COMBINE-lab / salmon

🐟 🍣 🍱 Highly-accurate & wicked fast transcript-level quantification from RNA-seq reads using selective alignment
https://combine-lab.github.io/salmon
GNU General Public License v3.0
780 stars 165 forks source link

reproducibility issue #102

Closed ramezrawas closed 8 years ago

ramezrawas commented 8 years ago

I am trying to test salmon ver 0.7.2 using commandline:

salmon index -t test-data/transcripts.fasta -i output --type quasi -k 31 --threads 4 --sasamp 1 salmon quant -l IU -index output -1 test-data/reads_1.fastq -2 test-data/reads_2.fastq -o output_quant

the .sf file is not reproducible, any clue???

rob-p commented 8 years ago

Hi @ramezrawas,

Can you say precisely what you mean by reproducible? Do you mean that the values in the .sf file are not identical? If so, this is expected behavior. It exists for a number of reasons. The big one is that the initial phase of salmon uses an online inference algorithm so that specific details of the solution are dependent on the order in which the reads are processed (which is random given that multiple threads parse reads and update estimates asynchronously). However, the more important point here is that the inference estimates returned by Salmon (and, for that matter, every other transcript-level expression tool) are the result of a statistical optimization procedure that cannot guarantee a unique global optimal solution (and, in fact, even if a global optimum could be guaranteed, there may be multiple different optima). Thus, there is uncertainty inherent in the statistical problem being solved. Of course, if one ordered updates in the same way and set up the initial conditions precisely the same, there would be convergence to the same result, but any sense of confidence there is illusory.

However, Salmon does provide a way to quantify, statistically, confidence in the result. The --numBootstraps option will do bootstrap sampling, or the --numGibbsSamples option will perform posterior Gibbs sampling. Both of these techniques will provide samples from the posterior distribution, and the variance of these samples will give you some information about the variance in the results that are due purely to the inherent statistical uncertainty in the problem. In the scripts folder there is a python script ConvertBootstrapsToTSV.py that will convert either the bootstrap or gibbs samples to a easily readable tsv format. These samples represent the estimated number of reads coming from each transcript when sampling from the posterior. These can be used to empirically estimate that statistical uncertainty in the abundance estimates of the different transcripts.

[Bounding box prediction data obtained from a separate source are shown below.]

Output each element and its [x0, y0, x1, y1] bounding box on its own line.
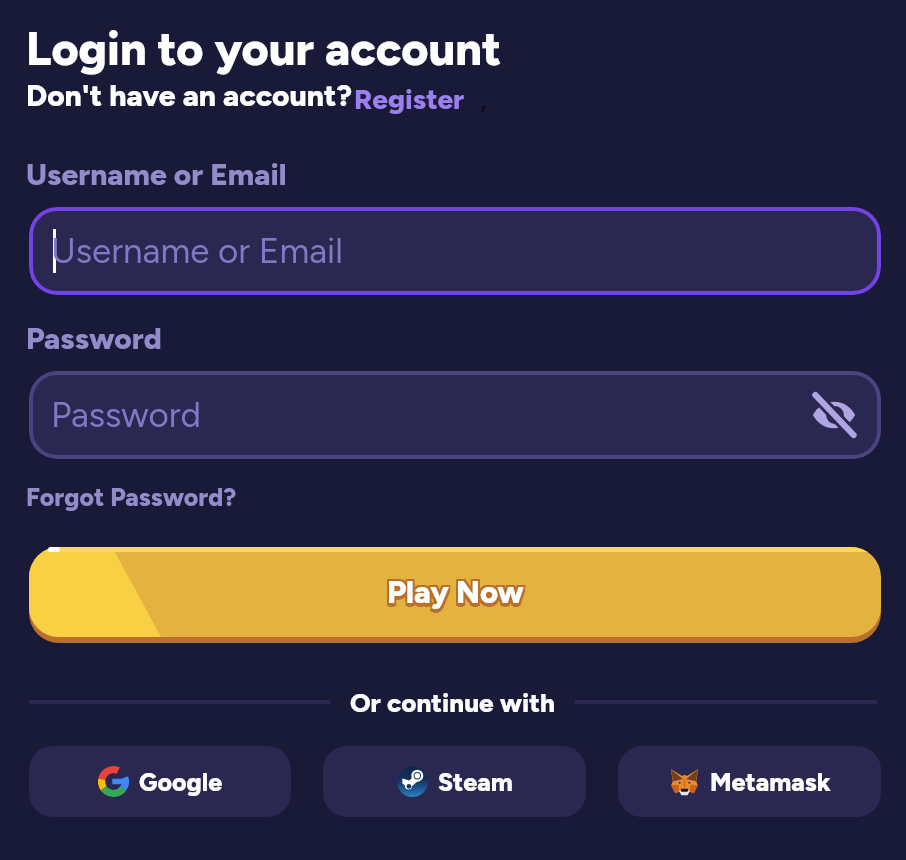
button[interactable]: Metamask	[618, 746, 881, 817]
staticText: Play Now	[385, 572, 522, 609]
staticText: Metamask	[710, 767, 831, 797]
staticText: Username or Email	[26, 156, 287, 192]
staticText: Password	[51, 394, 202, 436]
staticText: Play Now	[385, 574, 522, 611]
staticText: ,	[480, 82, 488, 116]
button[interactable]: Register	[354, 82, 465, 116]
staticText: Or continue with	[350, 687, 555, 718]
button[interactable]: Show password	[809, 390, 859, 440]
button[interactable]: Play Now	[29, 547, 881, 644]
staticText: Google	[139, 767, 223, 797]
staticText: Play Now	[387, 578, 524, 615]
staticText: Login to your account	[26, 21, 502, 77]
staticText: Don't have an account?	[26, 77, 352, 113]
button[interactable]: Steam	[323, 746, 586, 817]
button[interactable]: Username or Email	[29, 207, 881, 295]
staticText: Play Now	[387, 572, 524, 609]
staticText: Password	[26, 320, 162, 356]
button[interactable]: Google	[29, 746, 291, 817]
staticText: Play Now	[389, 572, 526, 609]
staticText: Username or Email	[51, 230, 343, 272]
staticText: Steam	[438, 767, 513, 797]
button[interactable]: Password	[29, 371, 881, 459]
button[interactable]: Forgot Password?	[26, 482, 237, 512]
staticText: Play Now	[389, 577, 526, 614]
staticText: Play Now	[385, 577, 522, 614]
staticText: Play Now	[387, 574, 524, 611]
staticText: Play Now	[387, 577, 524, 614]
staticText: Play Now	[389, 574, 526, 611]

Finally, I'll note that while, for the reasons described above, the output is not purely deterministic. The difference between subsequent runs of salmon (with differences changing depending on the order in which reads are parsed and processed) is typically small (and much smaller than the statistical uncertainty in the abundance estimates of the transcripts). I'd be happy to answer any other questions you have.

--Rob

ramezrawas commented 8 years ago

Hi @rob-p,

Thank you very much for the well-explanation :)

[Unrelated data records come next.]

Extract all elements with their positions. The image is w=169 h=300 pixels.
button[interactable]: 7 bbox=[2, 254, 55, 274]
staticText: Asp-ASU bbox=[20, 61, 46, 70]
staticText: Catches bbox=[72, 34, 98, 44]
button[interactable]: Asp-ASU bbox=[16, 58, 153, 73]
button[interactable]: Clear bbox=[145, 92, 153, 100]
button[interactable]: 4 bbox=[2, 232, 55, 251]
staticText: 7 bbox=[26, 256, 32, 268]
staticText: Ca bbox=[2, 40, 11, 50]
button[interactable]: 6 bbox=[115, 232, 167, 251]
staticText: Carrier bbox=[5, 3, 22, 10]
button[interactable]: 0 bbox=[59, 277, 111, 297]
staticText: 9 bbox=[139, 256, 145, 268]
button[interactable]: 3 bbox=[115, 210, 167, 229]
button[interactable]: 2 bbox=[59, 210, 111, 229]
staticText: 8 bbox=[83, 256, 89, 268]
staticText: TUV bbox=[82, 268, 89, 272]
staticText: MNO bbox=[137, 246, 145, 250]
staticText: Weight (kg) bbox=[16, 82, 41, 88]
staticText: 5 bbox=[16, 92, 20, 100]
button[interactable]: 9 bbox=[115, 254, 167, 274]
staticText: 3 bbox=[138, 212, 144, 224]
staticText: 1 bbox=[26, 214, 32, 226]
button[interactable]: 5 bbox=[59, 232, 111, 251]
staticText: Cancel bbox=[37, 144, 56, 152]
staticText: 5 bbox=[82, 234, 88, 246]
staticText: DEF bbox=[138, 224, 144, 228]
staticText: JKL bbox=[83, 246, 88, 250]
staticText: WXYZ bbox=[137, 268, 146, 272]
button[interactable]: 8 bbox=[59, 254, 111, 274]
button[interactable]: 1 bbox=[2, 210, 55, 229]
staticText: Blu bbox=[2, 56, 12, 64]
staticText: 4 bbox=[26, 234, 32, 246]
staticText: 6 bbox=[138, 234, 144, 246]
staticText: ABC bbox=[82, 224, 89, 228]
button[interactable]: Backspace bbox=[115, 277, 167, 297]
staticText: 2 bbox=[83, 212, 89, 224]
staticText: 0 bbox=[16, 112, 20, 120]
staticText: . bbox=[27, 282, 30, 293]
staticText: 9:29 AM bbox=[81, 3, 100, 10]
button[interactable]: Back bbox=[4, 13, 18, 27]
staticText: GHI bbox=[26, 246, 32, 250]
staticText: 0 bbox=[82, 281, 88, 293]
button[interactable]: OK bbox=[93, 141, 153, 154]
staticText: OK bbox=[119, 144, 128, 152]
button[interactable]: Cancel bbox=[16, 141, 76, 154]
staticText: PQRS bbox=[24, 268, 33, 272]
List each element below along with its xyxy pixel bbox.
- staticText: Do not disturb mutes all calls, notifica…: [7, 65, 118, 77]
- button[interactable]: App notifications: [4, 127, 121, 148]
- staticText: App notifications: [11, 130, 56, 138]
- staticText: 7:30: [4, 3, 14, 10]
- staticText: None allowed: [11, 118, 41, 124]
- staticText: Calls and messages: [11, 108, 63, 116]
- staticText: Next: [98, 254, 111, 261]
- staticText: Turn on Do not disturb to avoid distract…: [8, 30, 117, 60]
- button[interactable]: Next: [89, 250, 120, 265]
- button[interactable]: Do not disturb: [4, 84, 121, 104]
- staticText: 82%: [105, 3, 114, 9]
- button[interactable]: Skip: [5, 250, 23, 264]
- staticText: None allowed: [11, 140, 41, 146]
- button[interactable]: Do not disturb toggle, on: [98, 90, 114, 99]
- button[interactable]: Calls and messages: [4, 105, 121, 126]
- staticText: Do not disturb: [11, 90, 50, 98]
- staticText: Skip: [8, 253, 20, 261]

nh13 commented 5 months ago

@rob-p we're looking to use Salmon but would like it to be deterministic. Is there a way to have a deterministic way that threads could chunk the reads? A. la. bwa? Any other issues?

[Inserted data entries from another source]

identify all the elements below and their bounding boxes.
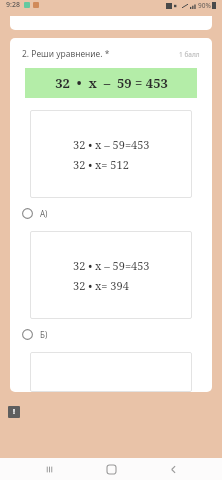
staticText: 2. Реши уравнение. *: [22, 48, 110, 60]
button[interactable]: Home: [98, 458, 124, 480]
staticText: 9:28: [6, 0, 20, 10]
staticText: 90%: [198, 1, 211, 10]
button[interactable]: А): [22, 208, 200, 219]
button[interactable]: Back: [160, 458, 186, 480]
button[interactable]: 2. Реши уравнение. *: [10, 38, 212, 392]
button[interactable]: Info: [8, 406, 20, 418]
staticText: 1 балл: [179, 50, 200, 59]
button[interactable]: Recents: [36, 458, 62, 480]
button[interactable]: 32 • x – 59=453: [30, 110, 192, 198]
staticText: 32 • x – 59=453: [73, 137, 150, 152]
staticText: 32 • x= 394: [73, 278, 129, 293]
staticText: !: [13, 407, 15, 417]
button[interactable]: [30, 352, 192, 392]
staticText: 32 • x – 59=453: [73, 258, 150, 273]
button[interactable]: 32 • x – 59=453: [30, 231, 192, 319]
staticText: 32 • x – 59 = 453: [55, 74, 168, 92]
staticText: 32 • x= 512: [73, 157, 129, 172]
staticText: Б): [40, 329, 48, 340]
button[interactable]: Б): [22, 329, 200, 340]
staticText: А): [40, 208, 48, 219]
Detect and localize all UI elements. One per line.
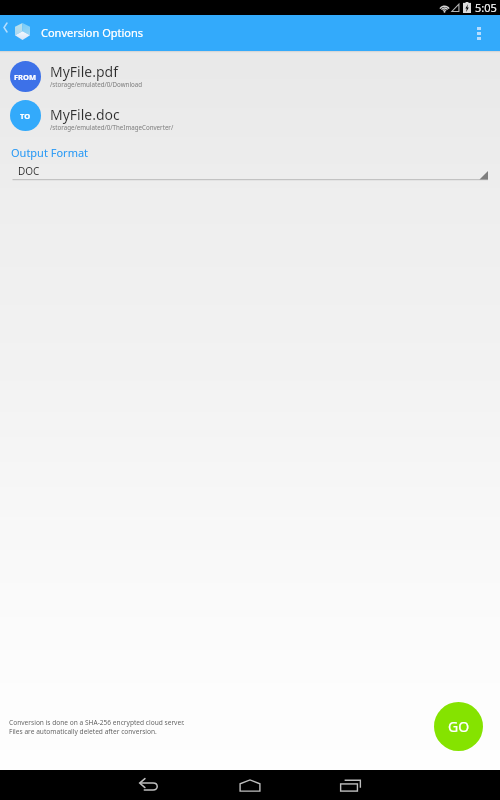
button[interactable]: Back <box>128 770 168 800</box>
button[interactable]: More options <box>466 16 492 51</box>
staticText: DOC <box>18 164 40 178</box>
button[interactable]: Home <box>230 770 270 800</box>
button[interactable]: FROM <box>0 61 500 92</box>
button[interactable]: Navigate up <box>0 15 14 49</box>
staticText: Output Format <box>11 145 89 160</box>
staticText: Conversion is done on a SHA-256 encrypte… <box>9 718 185 727</box>
staticText: MyFile.pdf <box>50 62 119 81</box>
staticText: GO <box>448 717 470 736</box>
button[interactable]: Recent apps <box>330 770 370 800</box>
button[interactable]: GO <box>434 702 483 751</box>
staticText: /storage/emulated/0/Download <box>50 80 143 88</box>
staticText: Conversion Options <box>41 25 144 40</box>
staticText: FROM <box>14 72 37 82</box>
staticText: /storage/emulated/0/TheImageConverter/ <box>50 123 174 131</box>
staticText: 5:05 <box>475 0 497 15</box>
staticText: Files are automatically deleted after co… <box>9 727 157 736</box>
staticText: TO <box>20 111 31 121</box>
button[interactable]: TO <box>0 100 500 131</box>
staticText: MyFile.doc <box>50 105 120 124</box>
button[interactable]: DOC <box>0 163 500 185</box>
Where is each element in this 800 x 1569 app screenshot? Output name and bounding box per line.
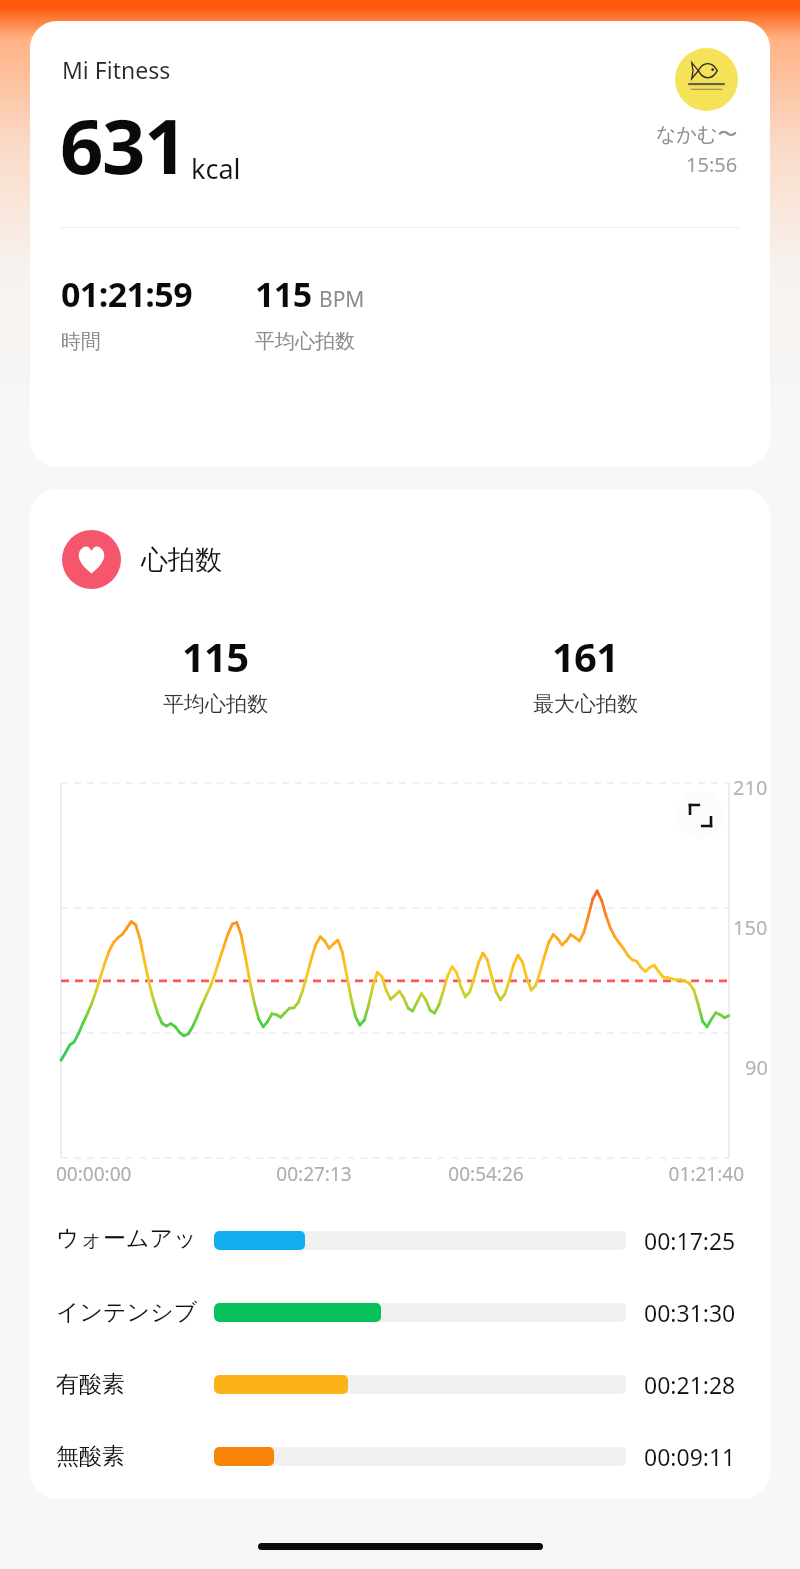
staticText: 時間 [61,329,101,354]
staticText: 00:27:13 [228,1161,400,1187]
staticText: 161 [552,629,619,683]
button[interactable]: 心拍数 [30,530,770,589]
staticText: 00:17:25 [644,1225,736,1256]
staticText: 150 [733,914,768,941]
button[interactable]: 161 [400,629,770,717]
staticText: 01:21:40 [572,1161,744,1187]
staticText: 平均心拍数 [255,329,355,354]
staticText: 最大心拍数 [533,691,638,717]
staticText: 00:21:28 [644,1369,736,1400]
button[interactable]: Mi Fitness [30,21,770,467]
staticText: 15:56 [686,151,738,178]
button[interactable]: 115 [30,629,400,717]
staticText: 90 [745,1054,768,1081]
staticText: なかむ〜 [656,122,738,147]
button[interactable]: 有酸素 [30,1368,770,1400]
staticText: ウォームアップ [56,1224,208,1256]
button[interactable]: 無酸素 [30,1440,770,1472]
staticText: 00:54:26 [400,1161,572,1187]
staticText: 心拍数 [141,543,222,577]
staticText: 00:09:11 [644,1441,736,1472]
staticText: 631 [60,93,186,197]
staticText: インテンシブ [56,1298,198,1327]
staticText: 115 [255,271,312,317]
staticText: 01:21:59 [61,271,192,317]
staticText: 00:31:30 [644,1297,736,1328]
staticText: 有酸素 [56,1370,125,1399]
staticText: kcal [191,150,241,187]
staticText: 210 [733,774,768,801]
button[interactable]: Expand chart [676,791,724,839]
staticText: BPM [319,285,365,314]
staticText: Mi Fitness [62,54,171,85]
button[interactable]: Profile avatar [675,48,738,111]
button[interactable]: インテンシブ [30,1296,770,1328]
staticText: 平均心拍数 [163,691,268,717]
staticText: 115 [182,629,249,683]
staticText: 00:00:00 [56,1161,228,1187]
button[interactable]: ウォームアップ [30,1224,770,1256]
staticText: 無酸素 [56,1442,125,1471]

rob-p commented 5 months ago

Hi @nh13,

This is not something for which we currently have support or something that we currently plan. I'd be open to it, but I'm honestly not sure how to cleanly do it in the current architecture, and doing so would certainly incur a performance hit. Salmon runs 2 phases of inference; and online phase and an offline phase. The online phase has access to fragment-level information that is then summarized away during the offline phase (like the specific locations of each read, the length of each observed fragment, etc.). That information goes away when the reads are summarized into range-factorized equivalence classes. Moreover, some of the model parameters learned during the online phase will depend (in their details) on the order in which observations are made. Ostensibly, observing the same data in the same order and issuing updates to shared model parameters from worker threads in the same order should result in identical values, however this has never been tested and was never a design goal.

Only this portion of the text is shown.